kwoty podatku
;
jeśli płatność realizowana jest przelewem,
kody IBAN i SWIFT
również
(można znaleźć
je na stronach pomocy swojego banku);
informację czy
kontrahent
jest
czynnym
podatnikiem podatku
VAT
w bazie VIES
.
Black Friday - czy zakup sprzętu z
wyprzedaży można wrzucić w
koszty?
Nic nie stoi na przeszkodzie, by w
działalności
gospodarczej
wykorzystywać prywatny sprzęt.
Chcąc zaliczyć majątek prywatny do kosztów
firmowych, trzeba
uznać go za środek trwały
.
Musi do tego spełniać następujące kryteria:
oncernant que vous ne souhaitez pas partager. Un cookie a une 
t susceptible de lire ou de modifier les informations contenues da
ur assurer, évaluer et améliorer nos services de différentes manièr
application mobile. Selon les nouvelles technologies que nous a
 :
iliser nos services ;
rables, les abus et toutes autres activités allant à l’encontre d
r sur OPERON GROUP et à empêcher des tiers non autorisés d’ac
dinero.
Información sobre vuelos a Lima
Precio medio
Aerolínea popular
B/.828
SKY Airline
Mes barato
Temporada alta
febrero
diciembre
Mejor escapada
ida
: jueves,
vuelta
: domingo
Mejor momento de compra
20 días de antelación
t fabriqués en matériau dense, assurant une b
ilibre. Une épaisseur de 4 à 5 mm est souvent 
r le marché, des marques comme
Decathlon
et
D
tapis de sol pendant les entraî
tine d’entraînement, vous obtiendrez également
------------------------------
[WORK INSTRUCTION] In the answer, give the lines from the first line of the data through the line with "t susceptible de", exactly as they appear and with no additions.

[RESULT FOR THIS EXERCISE]
kwoty podatku
;
jeśli płatność realizowana jest przelewem,
kody IBAN i SWIFT
również
(można znaleźć
je na stronach pomocy swojego banku);
informację czy
kontrahent
jest
czynnym
podatnikiem podatku
VAT
w bazie VIES
.
Black Friday - czy zakup sprzętu z
wyprzedaży można wrzucić w
koszty?
Nic nie stoi na przeszkodzie, by w
działalności
gospodarczej
wykorzystywać prywatny sprzęt.
Chcąc zaliczyć majątek prywatny do kosztów
firmowych, trzeba
uznać go za środek trwały
.
Musi do tego spełniać następujące kryteria:
oncernant que vous ne souhaitez pas partager. Un cookie a une 
t susceptible de lire ou de modifier les informations contenues da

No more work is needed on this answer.